Illuminating mitochondrial metabolism with genetically encoded fluorescent indicators

Abstract

Mitochondria are recognized as dynamic metabolic hubs that integrate bioenergetic, biosynthetic and signaling functions well beyond ATP production. Their matrix hosts the Krebs cycle, fatty acid β-oxidation, and key branches of amino-acid metabolism, while also supporting heme synthesis, the urea cycle, calcium handling and redox homeostasis. Dissecting these intertwined pathways demands tools that can report metabolite dynamics in situ, where native ion gradients and macromolecular crowding are preserved. Genetically encoded fluorescent indicators are protein-based indicators whose spectroscopic properties shift upon binding the target metabolite. Because they are genetically encoded, these fluorescent indicators can be expressed in specific cell types and targeted to subcellular compartments, allowing real-time, non-invasive tracking of metabolic dynamics in living systems.

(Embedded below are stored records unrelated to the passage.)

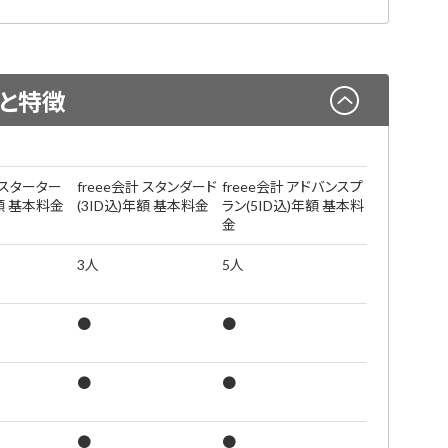
と特徴
計 スターター
freee会計 スタンダード
freee会計 アドバンスプ
年額 基本料金
(3ID込)年額 基本料金
ラン(5ID込)年額 基本料
金
3人
5人
●
●
●
●
●
●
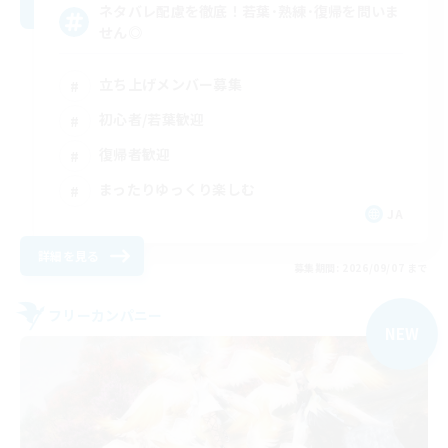
ネタバレ配慮を徹底！若葉･熟練･復帰を問いま
せん◎
立ち上げメンバー募集
初心者/若葉歓迎
復帰者歓迎
まったりゆっくり楽しむ
JA
詳細を見る
募集期間: 2026/09/07 まで
フリーカンパニー
NEW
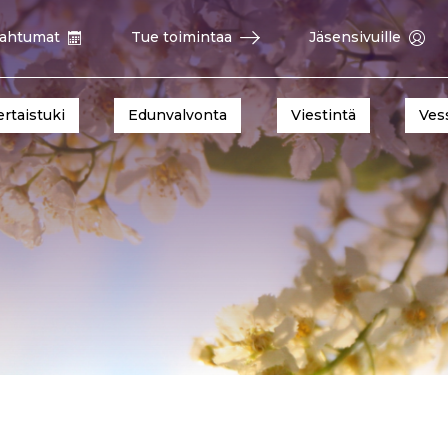
ahtumat
Tue toimintaa
Jäsensivuille
ertaistuki
Edunvalvonta
Viestintä
Ves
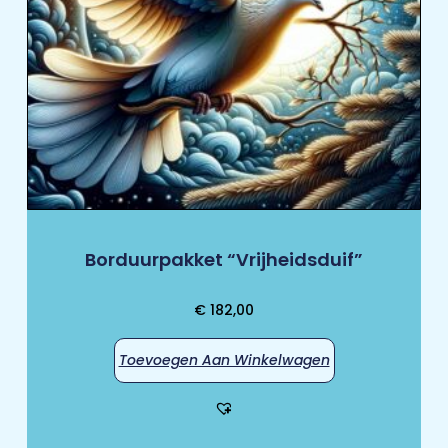
Borduurpakket “Vrijheidsduif”
€
182,00
Toevoegen Aan Winkelwagen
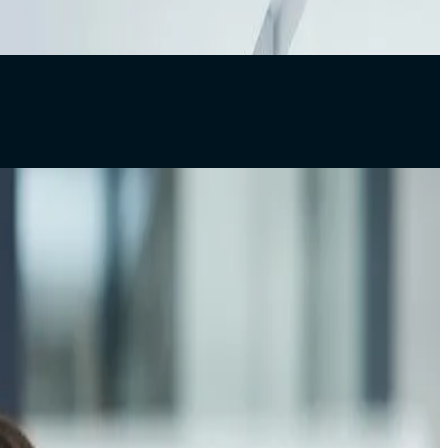
في أغلب المشاريع البرمجية، عند حدوث تأخير، يتم لوم المطورين مب
تطوير الويب
أفضل ممارسات تطوير الويب الحديثة
أصبحت التكنولوجيا جزءًا أساسيًا من نجاح أي نشاط تجاري في العصر ا
دراسات حالة
. كيف تقرأ السيرة الذاتية لمطوّر برمجيات وأنت لست تقنيً
توظيف المطورين من أهم القرارات لأي شركة تقنية أو حتى مؤسس غير ت
الشركة
من نحن
ملف الشركة
الأمن والثقة
المشتريات والموردون
عملاؤنا
تواصل معنا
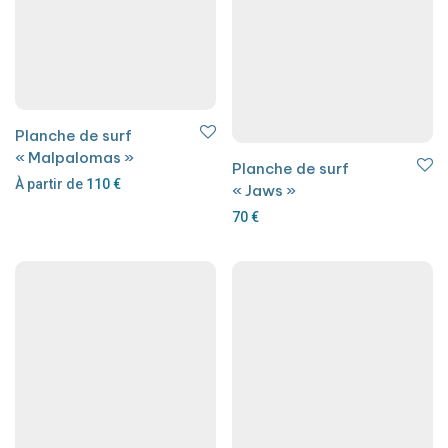
Planche de surf
« Malpalomas »
Planche de surf
À partir de
110
€
« Jaws »
70
€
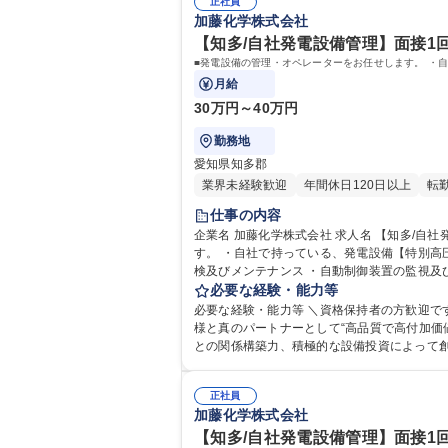
正社員
加藤化学株式会社
【知多/自社発電設備管理】面接1回
■発電設備の管理・オペレーターをお任せします。 ・
月給
30万円～40万円
勤務地
愛知県知多郡
業界未経験歓迎
年間休日120日以上
転
仕事の内容
企業名 加藤化学株式会社 求人名 【知多/自社発電設備管理】面接1回★高速交通費支給/突発業務無し/資格保持者 仕事の内容 ■発電設備の管理・オペレーターをお任せしま
す。 ・自社で持っている、発電設備【特別高圧】の管
検及びメンテナンス ・自動制御装置の監視及び調整 ・受電量の監視及び調
発業務無し/資格保持者
必要な経験・能力等
必要な経験・能力等 ＼資格保持者の方歓迎です！／ 【必須
様と真のパートナーとして“高品質で高付加価
との関係構築力、積極的な設備投資によって創り
格 学歴：大学院 大学 高専 語学力： 資格：
正社員
加藤化学株式会社
【知多/自社発電設備管理】面接1回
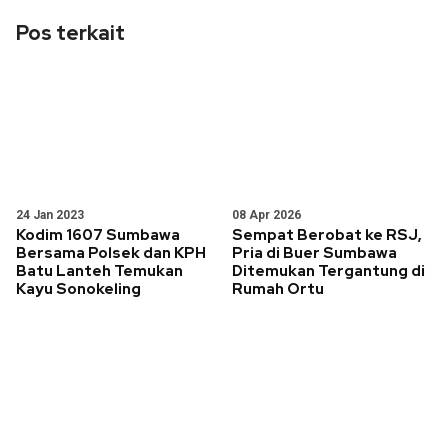
Pos terkait
24 Jan 2023
08 Apr 2026
Kodim 1607 Sumbawa
Sempat Berobat ke RSJ,
Bersama Polsek dan KPH
Pria di Buer Sumbawa
Batu Lanteh Temukan
Ditemukan Tergantung di
Kayu Sonokeling
Rumah Ortu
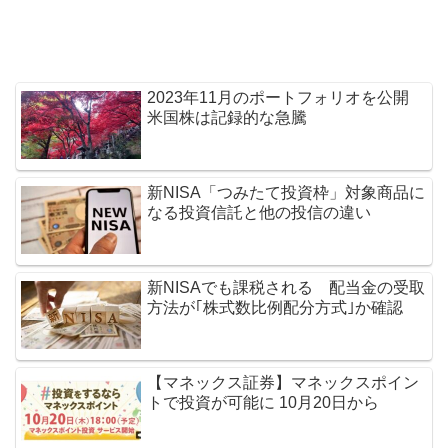
2023年11月のポートフォリオを公開
米国株は記録的な急騰
新NISA「つみたて投資枠」対象商品に
なる投資信託と他の投信の違い
新NISAでも課税される 配当金の受取
方法が｢株式数比例配分方式｣か確認
【マネックス証券】マネックスポイン
トで投資が可能に 10月20日から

This systematic review surveys the state-of-the-art in mitochondrial GEFIs, cataloguing fluorescent indicators for monocarboxylates, Krebs-cycle intermediates, amino acids, redox cofactors and energy nucleotides. Additionally, we outline core design principles, summarize strategies that ensure efficient targeting into the mitochondrial matrix, and discuss challenges for their correct application. By charting current capabilities and knowledge gaps, this review aims to guide the next generation of mitochondrial GEFIs and to accelerate quantitative mapping of metabolic networks at subcellular resolution.